Enlistment times out, fails with external DHCP server

I’m attempting to set up MAAS/3.3.2 via snap for the first time. If if allow MAAS to managed DHCP on one of my subnets, I’m able to get a node booted and visible in the UI (where presumably I could proceed to commission the system). If I use my existing DHCP servers though, and point my client to download ipxe.cfg from my MAAS server the client eventually fails with:

cloud-init[755]: 2023-05-02 18:43:45,807 - url_helper.py[ERROR]: Timed out, no response from urls: ['']
cloud-init[755]: 2023-05-02 18:43:45,808 - url_helper.py[CRITICAL]: Timed out, no response from urls: [''] after 120 seconds
cloud-init[755]: 2023-05-02 18:43:45,808 - util.py[WARNING]: No instance datasource found! Likely bad things to come!

When I do a packet capture from my MAAS server during this time I see this:

16:35:19.884514 IP myhost-u22-1.my.domain.53144 > maas.my.domain.http: Flags [S], seq 4218718519, win 64240, options [mss 1460,sackOK,TS val 1708093121 ecr 0,nop,wscale 7], length 0
16:35:19.884559 IP maas.my.domain.http > myhost-u22-1.my.domain.53144: Flags [R.], seq 0, ack 1, win 0, length 0

So, it looks like the client is trying to reach the server, but the server keeps resetting the connections. This happens in a loop for a few minutes before the client continues to boot in to a host named “ubuntu” rather than the “maas-enlisting-node” host I get when I let MAAS manage DHCP (and when the host appears in the MAAS UI as expected).

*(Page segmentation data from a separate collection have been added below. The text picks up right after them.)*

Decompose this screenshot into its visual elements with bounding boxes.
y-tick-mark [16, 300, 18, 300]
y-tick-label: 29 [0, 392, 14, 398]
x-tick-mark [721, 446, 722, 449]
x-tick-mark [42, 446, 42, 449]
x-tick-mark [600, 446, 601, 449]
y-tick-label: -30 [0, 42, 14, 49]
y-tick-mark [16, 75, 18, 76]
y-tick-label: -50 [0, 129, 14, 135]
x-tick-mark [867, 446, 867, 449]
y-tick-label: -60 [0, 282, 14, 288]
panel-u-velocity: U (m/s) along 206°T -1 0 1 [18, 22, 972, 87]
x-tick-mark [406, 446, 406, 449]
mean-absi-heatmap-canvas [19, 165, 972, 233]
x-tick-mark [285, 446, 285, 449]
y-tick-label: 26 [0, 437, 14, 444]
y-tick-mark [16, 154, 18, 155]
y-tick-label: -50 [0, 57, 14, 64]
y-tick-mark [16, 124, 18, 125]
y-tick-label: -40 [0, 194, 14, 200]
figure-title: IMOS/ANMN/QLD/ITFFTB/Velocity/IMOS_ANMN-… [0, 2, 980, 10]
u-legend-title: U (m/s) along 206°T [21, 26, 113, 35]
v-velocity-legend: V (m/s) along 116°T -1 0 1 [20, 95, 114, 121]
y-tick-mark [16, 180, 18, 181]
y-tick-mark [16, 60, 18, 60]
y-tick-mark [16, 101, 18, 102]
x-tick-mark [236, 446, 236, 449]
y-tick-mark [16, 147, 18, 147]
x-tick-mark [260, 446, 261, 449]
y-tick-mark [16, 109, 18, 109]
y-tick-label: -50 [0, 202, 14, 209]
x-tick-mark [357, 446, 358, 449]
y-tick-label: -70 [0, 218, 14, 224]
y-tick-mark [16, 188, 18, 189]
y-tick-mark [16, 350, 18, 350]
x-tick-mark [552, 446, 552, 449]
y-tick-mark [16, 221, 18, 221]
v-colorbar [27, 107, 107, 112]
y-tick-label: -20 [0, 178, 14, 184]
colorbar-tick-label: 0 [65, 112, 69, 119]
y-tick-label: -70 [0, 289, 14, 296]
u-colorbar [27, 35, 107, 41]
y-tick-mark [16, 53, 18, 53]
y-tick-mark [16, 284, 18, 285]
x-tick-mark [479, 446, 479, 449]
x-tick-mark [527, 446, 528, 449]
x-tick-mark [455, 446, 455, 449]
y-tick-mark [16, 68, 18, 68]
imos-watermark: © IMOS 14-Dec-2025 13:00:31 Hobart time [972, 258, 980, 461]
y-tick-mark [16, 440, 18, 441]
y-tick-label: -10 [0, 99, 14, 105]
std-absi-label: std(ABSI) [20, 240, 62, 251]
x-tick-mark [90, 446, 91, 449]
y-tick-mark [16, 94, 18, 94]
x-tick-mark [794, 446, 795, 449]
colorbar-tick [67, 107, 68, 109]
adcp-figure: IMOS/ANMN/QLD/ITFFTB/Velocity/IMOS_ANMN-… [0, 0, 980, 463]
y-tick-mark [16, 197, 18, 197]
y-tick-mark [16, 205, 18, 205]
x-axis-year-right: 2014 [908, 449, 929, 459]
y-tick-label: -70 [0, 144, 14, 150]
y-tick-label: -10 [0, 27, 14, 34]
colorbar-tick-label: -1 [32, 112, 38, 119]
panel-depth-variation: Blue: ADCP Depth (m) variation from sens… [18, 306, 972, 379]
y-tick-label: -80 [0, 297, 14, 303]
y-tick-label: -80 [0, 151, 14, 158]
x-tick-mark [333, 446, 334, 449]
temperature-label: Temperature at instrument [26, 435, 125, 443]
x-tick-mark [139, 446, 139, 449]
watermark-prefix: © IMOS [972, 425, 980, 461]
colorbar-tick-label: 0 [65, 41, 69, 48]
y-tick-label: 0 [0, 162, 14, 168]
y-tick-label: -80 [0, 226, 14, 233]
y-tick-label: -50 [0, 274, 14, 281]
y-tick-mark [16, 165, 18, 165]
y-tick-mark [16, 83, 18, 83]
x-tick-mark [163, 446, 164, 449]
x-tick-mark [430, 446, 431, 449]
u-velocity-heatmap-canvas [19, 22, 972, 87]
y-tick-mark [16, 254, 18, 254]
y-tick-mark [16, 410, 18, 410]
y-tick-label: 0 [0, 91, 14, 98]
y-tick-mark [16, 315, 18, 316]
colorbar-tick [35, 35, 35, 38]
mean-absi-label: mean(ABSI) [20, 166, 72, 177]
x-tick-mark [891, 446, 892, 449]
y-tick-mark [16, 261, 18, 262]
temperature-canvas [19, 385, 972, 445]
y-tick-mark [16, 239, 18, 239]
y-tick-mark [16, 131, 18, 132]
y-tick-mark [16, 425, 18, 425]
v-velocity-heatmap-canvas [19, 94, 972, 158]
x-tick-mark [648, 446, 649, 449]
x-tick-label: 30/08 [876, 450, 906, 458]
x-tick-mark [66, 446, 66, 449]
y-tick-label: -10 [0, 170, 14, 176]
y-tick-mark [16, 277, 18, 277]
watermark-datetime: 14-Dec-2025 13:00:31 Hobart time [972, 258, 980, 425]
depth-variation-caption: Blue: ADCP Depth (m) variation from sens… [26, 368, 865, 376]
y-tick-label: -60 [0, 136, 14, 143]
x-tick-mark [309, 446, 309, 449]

I know that external DHCP is officially not supported, but I’m perplexed by this decision as I don’t know how that would be very useful to most folks wanting to deploy MAAS.

To provide a little more detail, when I’m using external DHCP the client hangs during cloud-init before enlistment happens, as I see no new data showing up in /var/snap/maas/common/log/rsyslog/maas-enlisting-node/$ip_addr like I do when I have MAAS DHCP management enabled.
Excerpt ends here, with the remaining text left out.